Re: Keepalives, WAS: NAP/ISP Saturation
Tony Li <tli@jnx.com> wrote:
No flap dampening, no hold-down "blackholing" after a failure (so as not to generate route withdrawals for transient link outages), silly priority and no sub-second ping intervals, and forget about LQM).
None of these have anything to do with the link keepalive protocol and everything to do with internal link implementation. Let's not confuse the issue.
Well, let us see: a) dampening -- it makes a lot of sense to flap-dampen at circuit level, where it is cheap and efficient; and not pass the flap to routing protocols where it is a lot more expensive to process. I.e. if a DS3 CSU lost its marbles, there's no reason to recompute some 20K routes dependent on that particular circuit every 60 or so seconds. b) blackholing -- if a circuit went down it makes sense to wait for some time (0.1 sec or so) and just drop traffic on the floor, in hope that the outage is transient. There's a lot of momentary carrier losses or other glitches in the telco transmission networks. Only when outage is prolonged does it make sense to notify the routing level. c) priority -- the link keepalive processes must have priorities _higher_ than that of routing protocols. I.e. no amount of routing updates should cause false link flapping due to delayed keepalive messages. The same is true for keepalive messages vs routing updates on a link. d) sub-second keepalive intervals -- this is probably the only method to discover _fast_ that remote end is dead. The way it is now it takes 30 sec or so for a local router to find out that the remote one is wedged, and take appropriate action. e) Link Quality Monitoring -- the usefulness is obvious. For most link-level failures there are sufficient advance warnings (corrupted checksums, etc). Also, there's a lot of things (like "stealth" rerouting by transmission fabric) which in some cases make circuit worse than a disconnected one. One particluar case i have in mind suddenly increased link latency by some 400 ms (Satellites-R-Us, that's it), so manual intervention was required to move traffic off the link. In any case, some automatic LQM shut-offs (on conditions like "latency is more than N ms" or "error frequency is higher than 1:10e6") are clearly in order. So i think the things i noted are rather relevant, and are necessary if we're going to build a real production network.

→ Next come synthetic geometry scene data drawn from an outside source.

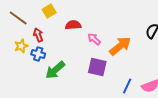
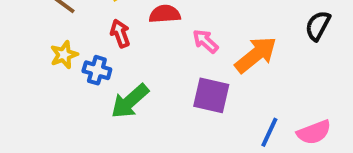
red arrow: (38, 35) -> (120, 33), moved

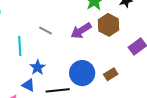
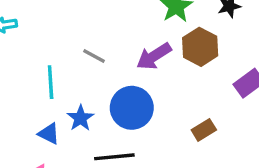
blue circle: (82, 73) -> (132, 108), moved
blue triangle: (28, 85) -> (49, 134), moved

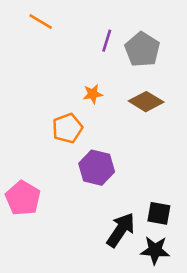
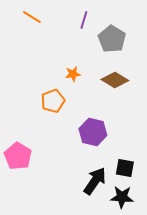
purple line: (107, 41) -> (84, 20), moved
purple hexagon: (97, 168) -> (93, 132), moved

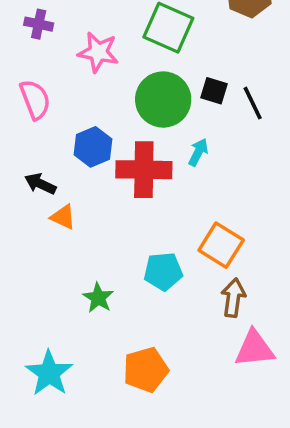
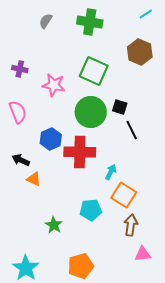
black line: (253, 103) -> (132, 130), moved
cyan arrow: (198, 152) -> (111, 172), moved
pink triangle: (254, 349) -> (143, 254), size x0.7

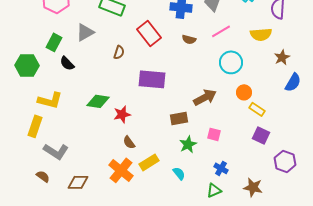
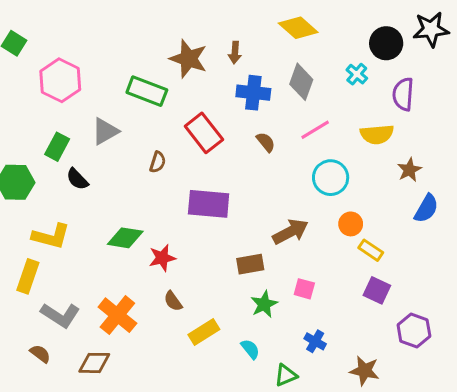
brown semicircle: (189, 39) -> (266, 142), turned -144
orange cross: (121, 170) -> (117, 315), moved
green triangle: (214, 190) -> (286, 375), moved

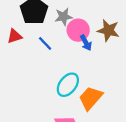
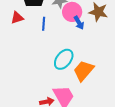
blue line: (45, 43) -> (44, 24), turned 48

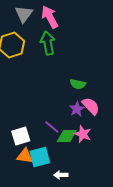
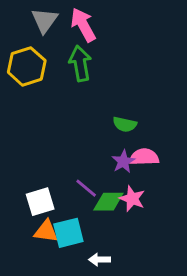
pink semicircle: (91, 106) -> (144, 157), turned -48

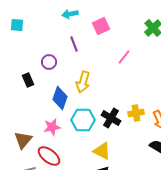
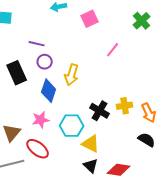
purple line: (74, 44) -> (37, 44), moved, turned -56
purple circle: (49, 62) -> (45, 62), moved
black rectangle: (28, 80) -> (17, 73), size x1.6
cyan hexagon: (83, 120) -> (72, 126), moved

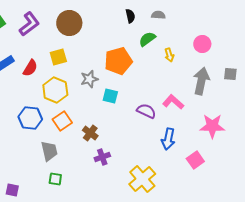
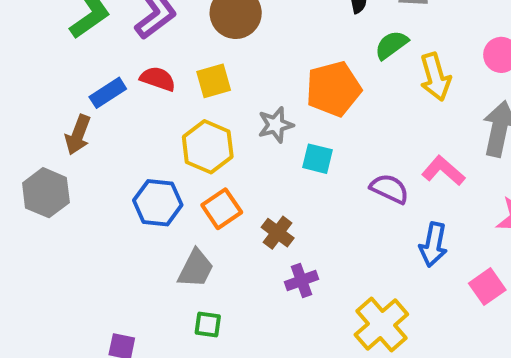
yellow arrow: (169, 55) -> (435, 77), size x1.6
red semicircle: (30, 68) -> (158, 79), moved, turned -102
gray trapezoid: (49, 151) -> (196, 269), turned 40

I'm sorry if the link keepalive protocol digression confused the original discussion of security of the routing system. --vadim
No flap dampening, no hold-down "blackholing" after a failure (so as not to generate route withdrawals for transient link outages), silly priority and no sub-second ping intervals, and forget about LQM).
None of these have anything to do with the link keepalive protocol and everything to do with internal link implementation. Let's not confuse the issue.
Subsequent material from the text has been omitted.